Kids & Money
If you’ve opened a 529 college savings account, you may wonder if it’s looking good. You look at your account balance and think, “How do I stack up? Am I on target?”
Or maybe you’re thinking about opening a 529, but you’re hesitant because you don’t understand how they work and how much money can be put in them. Or maybe you’ve heard that you can get federal tax benefits, but you’re unsure whether your state offers income tax deductions or credits.
Where can you get the information?
Fresh data from surveys taken by several college savings organizations offer some measuring sticks on the popular 529 accounts, which are offered by nearly every state and provide tax-free benefits on distributions used for qualified education expenses.
First, some numbers:
*Total investments in 529 plans reached a record $328.98 billion at mid-2018, according to a survey by the College Savings Plans Network (www.CollegeSavings.org).
*About 300,000 new 529 accounts were opened in the first half of 2018, bringing the total to 13.6 million accounts, the savings organization said.
*The average amount of money in a 529 increased to a record $24,153, as of June 30, the network said.
*Nearly 80 percent of parents are savings regularly for their children’s college education, with more than half saving monthly, 19 percent saving quarterly, and 8 percent annually, according to the College Savings Foundation survey of about 800 families
*About 42 percent of parents said they are savings more than they were a year ago, up from 38 percent in 2017, the foundation said.
So all is well?
Maybe not.

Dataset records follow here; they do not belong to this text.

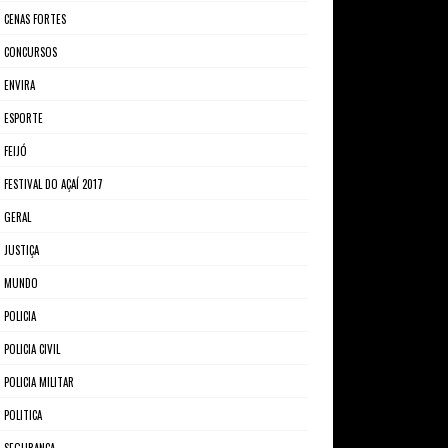
CENAS FORTES
CONCURSOS
ENVIRA
ESPORTE
FEIJÓ
FESTIVAL DO AÇAÍ 2017
GERAL
JUSTIÇA
MUNDO
POLICIA
POLICIA CIVIL
POLICIA MILITAR
POLITICA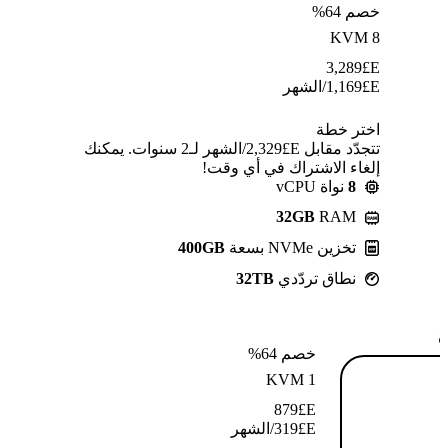
خصم 64%
KVM 8
3,289
E£
E£
1,169
/الشهر
اختر خطة
تتجدّد مقابل E£⁦2,329⁩/الشهر لـ2 سنوات. يمكنك
إلغاء الاشتراك في أي وقت!
8
نواة vCPU
32GB
RAM
تخزين NVMe بسعة
400GB
نطاق تردّدي
32TB
ة
خصم 64%
KVM 1
879
E£
E£
319
/الشهر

Despite the savings growth, the foundation noted that nearly two-thirds of the parents surveyed plan to borrow to pay for their children’s college, with 62 percent relying on education loans and 18 percent tapping credit cards or a line of credit.
Perhaps they started late, right? Or, they underestimated how much they’d need to cover the college tab.Whatever the reason, many parents still find the need to take on debt. One other data point deserves attention: The number of families using 529 plans to save for college.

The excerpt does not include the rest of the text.